Dbt snowplow_web starts always from `start_date`

snowplow_web 0.16.2 with dbt 1.7.3 runs successfully but subsequent runs always start from start_date again. And it always processes the same data.

I checked snowplow_web_incremental_manifest table is empty after dbt run. Other tables in the same schema like snowplow_web_base_sessions_lifecycle_manifest or snowplow_web_base_quarantined_sessions are populated ok with the data.
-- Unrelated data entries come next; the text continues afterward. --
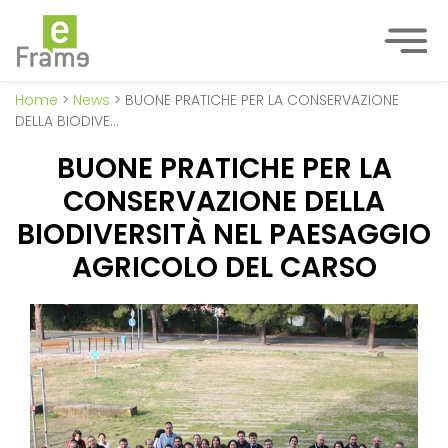
Home
>
News
> BUONE PRATICHE PER LA CONSERVAZIONE
DELLA BIODIVE…
BUONE PRATICHE PER LA
CONSERVAZIONE DELLA
BIODIVERSITÀ NEL PAESAGGIO
AGRICOLO DEL CARSO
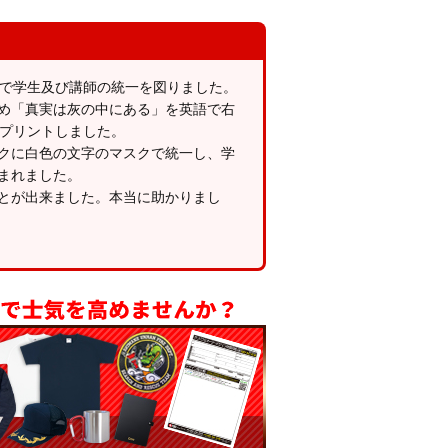
とで学生及び講師の統一を図りました。
め「真実は灰の中にある」を英語で右
をプリントしました。
クに白色の文字のマスクで統一し、学
まれました。
とが出来ました。本当に助かりまし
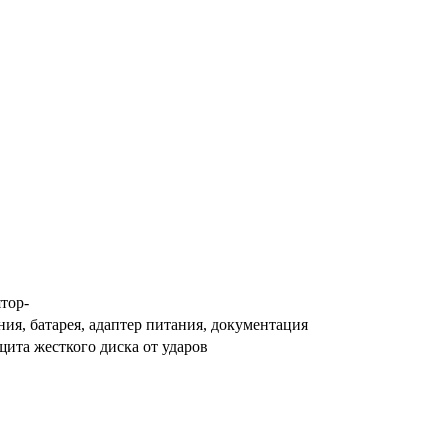
тор-
ия, батарея, адаптер питания, документация
ита жесткого диска от ударов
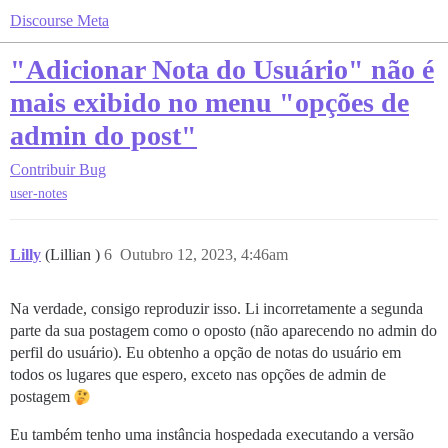
Discourse Meta
"Adicionar Nota do Usuário" não é
mais exibido no menu "opções de
admin do post"
Contribuir
Bug
user-notes
Lilly
(Lillian )
6
Outubro 12, 2023, 4:46am
Na verdade, consigo reproduzir isso. Li incorretamente a segunda
parte da sua postagem como o oposto (não aparecendo no admin do
perfil do usuário). Eu obtenho a opção de notas do usuário em
todos os lugares que espero, exceto nas opções de admin de
postagem
Eu também tenho uma instância hospedada executando a versão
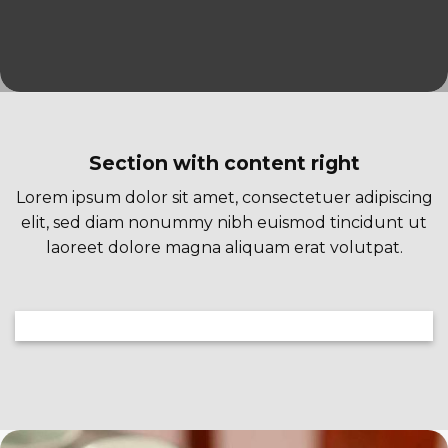
Section with content right
Lorem ipsum dolor sit amet, consectetuer adipiscing
elit, sed diam nonummy nibh euismod tincidunt ut
laoreet dolore magna aliquam erat volutpat.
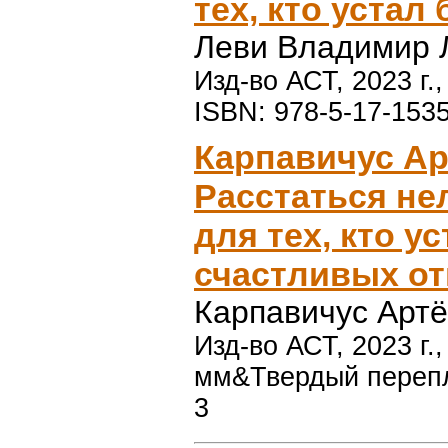
тех, кто устал
Леви Владимир 
Изд-во АСТ, 2023 г.
ISBN: 978-5-17-153
Карпавичус Ар
Расстаться нел
для тех, кто у
счастливых о
Карпавичус Арт
Изд-во АСТ, 2023 г.
мм&Твердый перепле
3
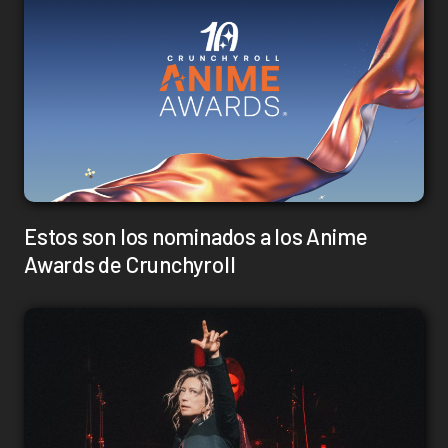
Estos son los nominados a los Anime
Awards de Crunchyroll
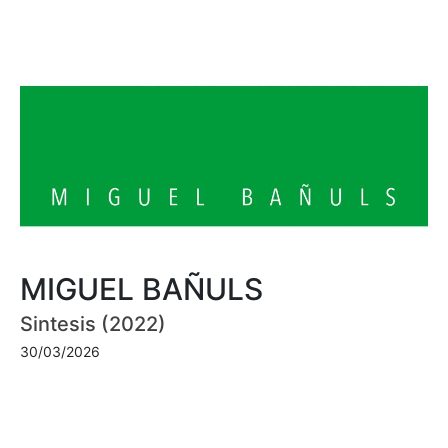
MIGUEL BAÑULS
Sintesis (2022)
30/03/2026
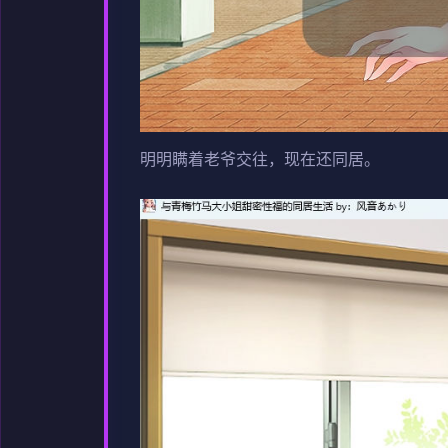
明明瞒着老爷交往，现在还同居。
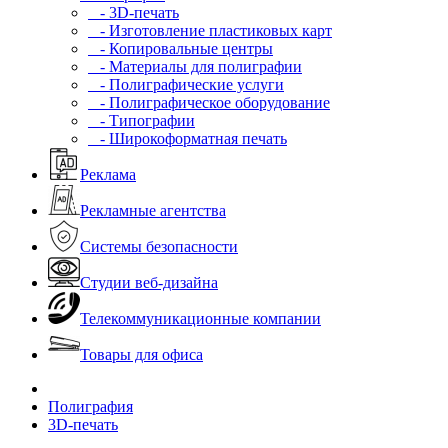
- 3D-печать
- Изготовление пластиковых карт
- Копировальные центры
- Материалы для полиграфии
- Полиграфические услуги
- Полиграфическое оборудование
- Типографии
- Широкоформатная печать
Реклама
Рекламные агентства
Системы безопасности
Студии веб-дизайна
Телекоммуникационные компании
Товары для офиса
Полиграфия
3D-печать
I am using postgres v15 as backend db.

Following is my dbt_project.yml configuration:

  - macro_namespace: dbt
    search_order: ['snowplow_utils', 'dbt']

  name_tracker: 'prod'
  snowplow__enable_load_tstamp: false
  snowplow__start_date: "2023-06-01"
  snowplow__enable_iab: false
  snowplow__enable_ua: true
  snowplow__enable_yauaa: true
  snowplow__allow_refresh: true

I run dbt with dbt run --selector snowplow_web.

Thank you.

Hi @ondraz

Can you post the output of your dbt run please? It sounds like the manifest table post hook is not completing correctly.

Do you have any custom models in your project, or any model configs set in your project yaml? And just to check you did copy out the selectors file? Did it work on a previous version or is this your first time trying to use the package?

Thank you, I just got it working finally.

I added snowplow__backfill_limit_days: 7 this caused snowplow_web_incremental_manifest to be populated correctly but still was overwritten each run with data starting from start_date.

I had to remove snowplow__allow_refresh: true from dbt_project.yml to get incremental runs.

To your questions. post hooks ran correctly, I have dbt models in the project but these are not built on snowplow-web tables. This is my first time setting up snowplow-web.

Thank you.

Yeah that variable is a little confusingly named, it allows refreshes to the manifest table but also specifically causes refreshes on them at the same time, glad you got it working though!